In this chapter, bidirectional associative memories are presented for fuzzy subsets. The development of these is largely due to Kosko. They share the feature of resonance between the two layers in the network with Adaptive Resonance theory. Even though there are connections in both directions between neurons in the two layers, only one weight matrix is involved. You use the transpose of this weight matrix for the connections in the opposite direction.

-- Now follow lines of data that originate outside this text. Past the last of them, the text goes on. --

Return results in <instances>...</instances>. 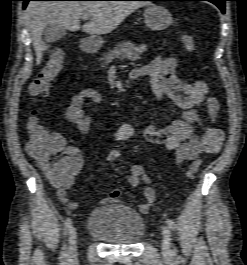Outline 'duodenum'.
<instances>
[{"mask_svg":"<svg viewBox=\"0 0 247 265\" xmlns=\"http://www.w3.org/2000/svg\"><path fill=\"white\" fill-rule=\"evenodd\" d=\"M81 51L84 54H92V53H95L97 51L96 44L93 41H91L89 39H86L81 44Z\"/></svg>","mask_w":247,"mask_h":265,"instance_id":"1","label":"duodenum"}]
</instances>
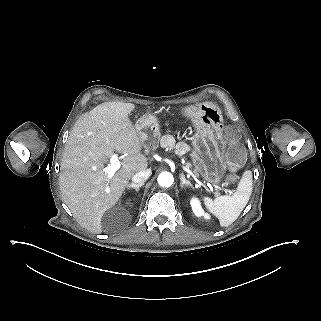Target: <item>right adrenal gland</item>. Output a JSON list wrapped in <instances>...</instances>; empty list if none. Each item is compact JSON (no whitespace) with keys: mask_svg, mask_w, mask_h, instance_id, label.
Wrapping results in <instances>:
<instances>
[{"mask_svg":"<svg viewBox=\"0 0 321 321\" xmlns=\"http://www.w3.org/2000/svg\"><path fill=\"white\" fill-rule=\"evenodd\" d=\"M143 185L144 183L128 185L127 190H135L136 192H138L139 188L142 187Z\"/></svg>","mask_w":321,"mask_h":321,"instance_id":"2a0ac1e0","label":"right adrenal gland"}]
</instances>
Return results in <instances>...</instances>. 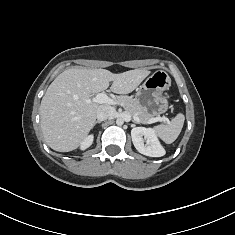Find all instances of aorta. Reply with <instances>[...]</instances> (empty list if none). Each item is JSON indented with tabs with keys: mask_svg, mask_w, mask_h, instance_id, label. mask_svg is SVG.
Instances as JSON below:
<instances>
[{
	"mask_svg": "<svg viewBox=\"0 0 235 235\" xmlns=\"http://www.w3.org/2000/svg\"><path fill=\"white\" fill-rule=\"evenodd\" d=\"M123 123H124V120L122 118H118L116 120V124L119 125V126L123 125Z\"/></svg>",
	"mask_w": 235,
	"mask_h": 235,
	"instance_id": "762f6f07",
	"label": "aorta"
}]
</instances>
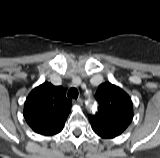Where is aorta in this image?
Here are the masks:
<instances>
[{"label": "aorta", "mask_w": 160, "mask_h": 158, "mask_svg": "<svg viewBox=\"0 0 160 158\" xmlns=\"http://www.w3.org/2000/svg\"><path fill=\"white\" fill-rule=\"evenodd\" d=\"M88 108L92 111L96 110V104L94 103L93 99L88 100Z\"/></svg>", "instance_id": "1"}]
</instances>
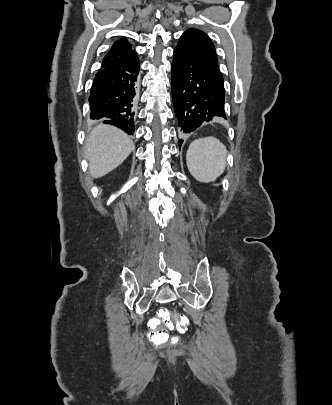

When one input at one end leads to some output at the other, which in turn leads to output same as the previous input, resonance is reached and an associated pair is found. In the case of bidirectional fuzzy associative memories, one pair of fuzzy sets determines one fuzzy associative memory system. Fit vectors are used in max–min composition. Perfect recall in both directions is not the case unless the heights of both fit vectors are equal. Fuzzy associative memories can improve the performance of an expert system by allowing fuzzy rules.